> [PROBLEM TO WORK ON] Please give again, exactly and only, the stretch of lines from the one containing "והשוכר שוכר בזה את הדירה מהמשכיר לתקופה של" to the end of the entries below.

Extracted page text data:
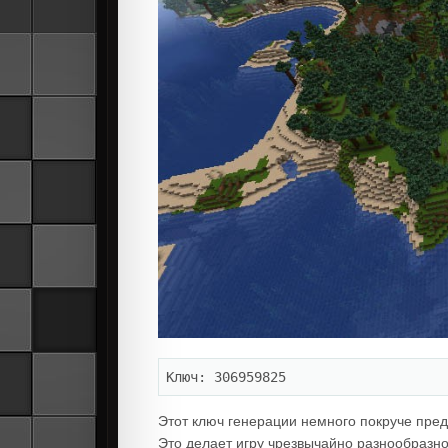
Ключ: 306959825
Этот ключ генерации немного покруче пред
Это делает игру чрезвычайно разнообразной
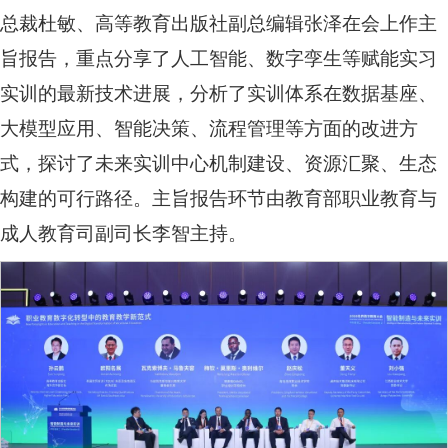
总裁杜敏、高等教育出版社副总编辑张泽在会上作主
旨报告，重点分享了人工智能、数字孪生等赋能实习
实训的最新技术进展，分析了实训体系在数据基座、
大模型应用、智能决策、流程管理等方面的改进方
式，探讨了未来实训中心机制建设、资源汇聚、生态
构建的可行路径。主旨报告环节由教育部职业教育与
成人教育司副司长李智主持。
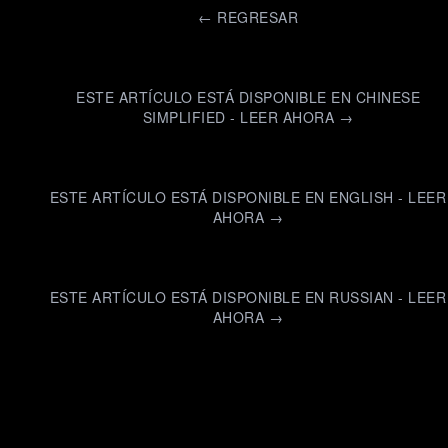
←
REGRESAR
ESTE ARTÍCULO ESTÁ DISPONIBLE EN CHINESE
SIMPLIFIED - LEER AHORA →
ESTE ARTÍCULO ESTÁ DISPONIBLE EN ENGLISH - LEER
AHORA →
ESTE ARTÍCULO ESTÁ DISPONIBLE EN RUSSIAN - LEER
AHORA →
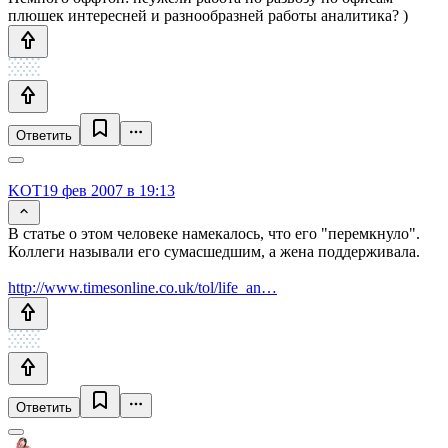
плюшек интересней и разнообразней работы аналитика? )
Ответить
KOT
19 фев 2007 в 19:13
В статье о этом человеке намекалось, что его "перемкнуло".
Коллеги называли его сумасшедшим, а жена поддерживала.
http://www.timesonline.co.uk/tol/life_an…
Ответить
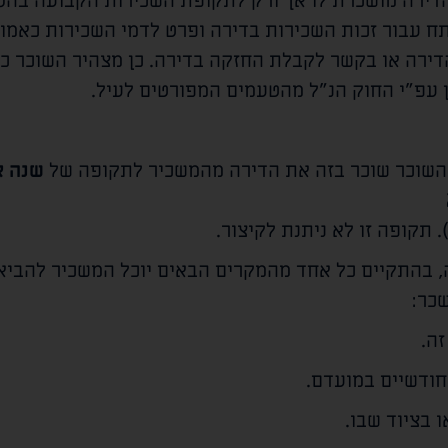
 הדירה מושכרת לו אך ורק לתקופת השכירות הקבועה בהסכ
ח עבור זכות השכירות בדירה ופרט לדמי השכירות כאמור
ירה או בקשר לקבלת החזקה בדירה. כן מצהיר השוכר כי 
גן עפ"י החוק הנ"ל מהטעמים המפורטים לעיל.
והשוכר שוכר בזה את הדירה מהמשכיר לתקופה של
שנה 
 תקופה זו לא ניתנת לקיצור.
, בהתקיים כל אחד מהמקרים הבאים יוכל המשכיר להביא
כר:
ה.
ודשיים במועדם.
 בציוד שבו.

> [SOLUTION TO THE PROBLEM]
והשוכר שוכר בזה את הדירה מהמשכיר לתקופה של
שנה 
 תקופה זו לא ניתנת לקיצור.
, בהתקיים כל אחד מהמקרים הבאים יוכל המשכיר להביא
כר:
ה.
ודשיים במועדם.
 בציוד שבו.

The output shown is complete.